От меня не ускользнуло растерянное лицо дядюли, он, наверное, решил, что я немножко тронулся умишком, что у меня поехала неспешно крыша. Ничего у меня не поехало. С моей черепной коробочкой было все нормально. Просто я стал воспринимать мир таким, каким он есть на самом деле, без прикрас и преувеличений.
Я развернулся на сто восемьдесят градусов и громко хлопнул за собой дверью. «Псих», – услышал я грубый голос бывшего родственничка.
– Сам такой, – крикнул я на всю площадку.
На улице поднялась метель, дул сильный, пронизывающий ветер, от него жмурились глаза, замерзали щеки, плотно закрывались губы, словно боялись глотнуть резкого морозного воздуха. Несколько дней я привыкал к неведомой доселе свободе, радости она мне не доставляла, напротив, сплошные заморочки и головная боль.
В карманах было пусто, идти было некуда, ночевать также негде. Похожая на безмозглое серое насекомое, проехала мимо мусороуборочная машина. Я поднял воротник болоньевой куртки и двинулся прямо по улице, не зная, куда меня, в конечном счете, приведут ноги. Желудок издал долгий, бурчащий, недовольный рык, во рту поселился неприятный привкус голода. От уличного холод сводило челюсть, зубы самопроизвольно клацали, издавая звук, похожий на стук печатной машинки. Ночные бродяги не трогали меня, не заговаривали со мной, словно видели в моих глазах отражение собственного одиночества и отчаяния. Конечности гудели, я медленно брел по улице: народу вокруг было немного. Все больше и больше меня охватывало отчаяние.

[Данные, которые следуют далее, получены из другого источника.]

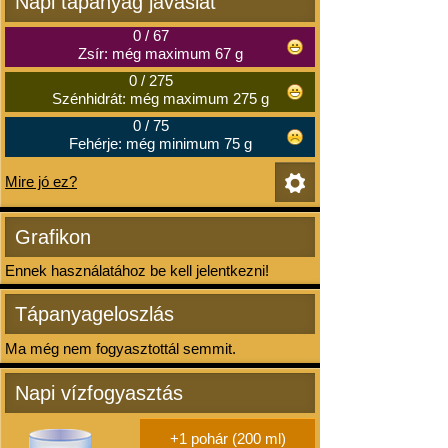
Napi tápanyag javaslat
0
/
67
Zsír: még maximum 67 g
0
/
275
Szénhidrát: még maximum 275 g
0
/
75
Fehérje: még minimum 75 g
Mire jó ez?
Grafikon
Ennek használatához be kell jelentkezni!
Tápanyageloszlás
Ma még nem fogyasztottál semmit.
Napi vízfogyasztás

Внимание привлекла женщина с сумкой, доверху набитой продуктами. Из сумки торчала бутылка водки, казалось, она вот-вот вывалится. Женщина была немолодая, с крепко сбитым телом и такими же руками – сильными, крепкими, и еще она явно была под градусом. От голода в мозгах моих совсем помутнело. И я подумал, вот толкнуть бы женщину на обочину, выхватить из ее рук сумку и хавчик мой. На некоторое время в мозгах прояснилось, и я устыдился своих опасных мыслей. Но голод не тетка, снова о себе напомнил. Какая-то сила меня подняла со скамейки, и я пошел за женщиной, катастрофически приближаясь к ней. Я терял контроль над собой. И тут я увидел милиционера. Женщина что-то прокричала ему, и тот ответил ей. Они остановились и добродушно рассмеялись. Я понял, они знакомы. Я остановился, милиционер внимательно посмотрел в мою сторону. Меня словно прошибло током. От растерянности я остолбенел, спас автобус. Милиционер и я оказались единственными пассажирами. Он встал у входа, я – в конце салона. Я смотрел в окно, мимо проносились городские улицы. Я даже не сразу сообразил, куда автобус направляется. Милиционер вышел на «Октябрьской», я остался в автобусе совсем один, за окнами мир, изредка освещаемый фонарями. Я пытался прочитать на его улицах обещание или хотя бы намек на возможное спасение. Но вместо этого меня не покидало ощущение, что моему прежнему «я» просто приснился страшный сон. И сон этот каким-то образом перетекает в явь.
– Вокзал! – недовольно крикнул мне шофер с квадратной челюстью.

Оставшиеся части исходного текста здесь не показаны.